It is not entirely clear what CNN anchor Ashleigh Banfield wanted President Barack Obama to say in his remarks on Thursday about the rapidly devolving situation in Egypt, but it is clear she did not like what she heard. Banfield twice suggested that the president’s measured statement, decrying the violence but not going so far as to cut critical ties with the Egyptian military, would be interpreted as “a license to kill” by both sides of the unfolding conflict. Based on events, the president’s statement should be applauded while Banfield’s critique should be dismissed as gratuitous, baseless, and unnecessary.
President Obama announced on Thursday that the U.S. government would be cancelling a joint military exercise with Egypt’s Army to protest their bloody crackdown on the Muslim Brotherhood and supporters of ousted President Mohamed Morsi. While some are frustrated that his administration has been unwilling to call the ouster of that country’s first democratically elected president a coup, triggering the withdrawal of some $1.3 billion in American aid to that country’s military, the White House is pursuing the correct course.
America’s ties with the Egyptian military are deep and mutually beneficial. They have served as a cornerstone of peace in the region for nearly 40 years. After wrestling Egypt out of the Soviet sphere of influence and establishing a formal peace between that country and Israel in the late 1970s, both Republican and Democratic presidential administrations have acknowledged the significance of that diplomatic achievement of the Carter-era.

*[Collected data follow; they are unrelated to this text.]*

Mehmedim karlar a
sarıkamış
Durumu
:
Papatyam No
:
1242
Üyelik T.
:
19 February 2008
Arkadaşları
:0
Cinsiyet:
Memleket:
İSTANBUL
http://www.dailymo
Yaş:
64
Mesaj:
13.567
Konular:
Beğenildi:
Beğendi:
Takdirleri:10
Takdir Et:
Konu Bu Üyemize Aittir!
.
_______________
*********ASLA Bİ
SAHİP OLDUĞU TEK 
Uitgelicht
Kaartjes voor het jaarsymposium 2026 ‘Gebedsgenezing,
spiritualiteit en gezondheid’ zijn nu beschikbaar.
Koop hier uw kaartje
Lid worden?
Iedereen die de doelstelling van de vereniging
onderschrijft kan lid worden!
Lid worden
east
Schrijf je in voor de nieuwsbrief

America’s relationship with the Egyptian military is now strained. The excessive bloodshed which has followed Morsi’s overthrow and imprisonment has put Obama in a difficult position. He deftly walked that tightrope today. The White House knew that they would be offending reactionary elements on both the left and the right by refusing to go a step further and cancel military aid or seek diplomatic sanctions against Egypt’s military government. That is what is what is often referred to as leadership.

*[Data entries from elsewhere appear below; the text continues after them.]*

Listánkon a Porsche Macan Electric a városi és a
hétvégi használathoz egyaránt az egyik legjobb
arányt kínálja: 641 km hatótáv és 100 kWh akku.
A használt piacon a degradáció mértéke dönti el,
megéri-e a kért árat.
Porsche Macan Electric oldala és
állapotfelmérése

Obama should be praised for this course. Instead, he is mocked by those like Banfield who fret that the president, by insisting that the crisis in Egypt is one that only the people of that country could solve, amounts to a “license to kill.” She later expressed her concern again about “the license to kill that some might have heard in those remarks.” The “some” in that sentence refers to herself.
This is an unfair critique of the president’s statement and a truly misleading summary of the American government’s position in dealing with this complex crisis. What is clear though is that it is Banfield’s remarks, not Obama’s, which are deserving of criticism.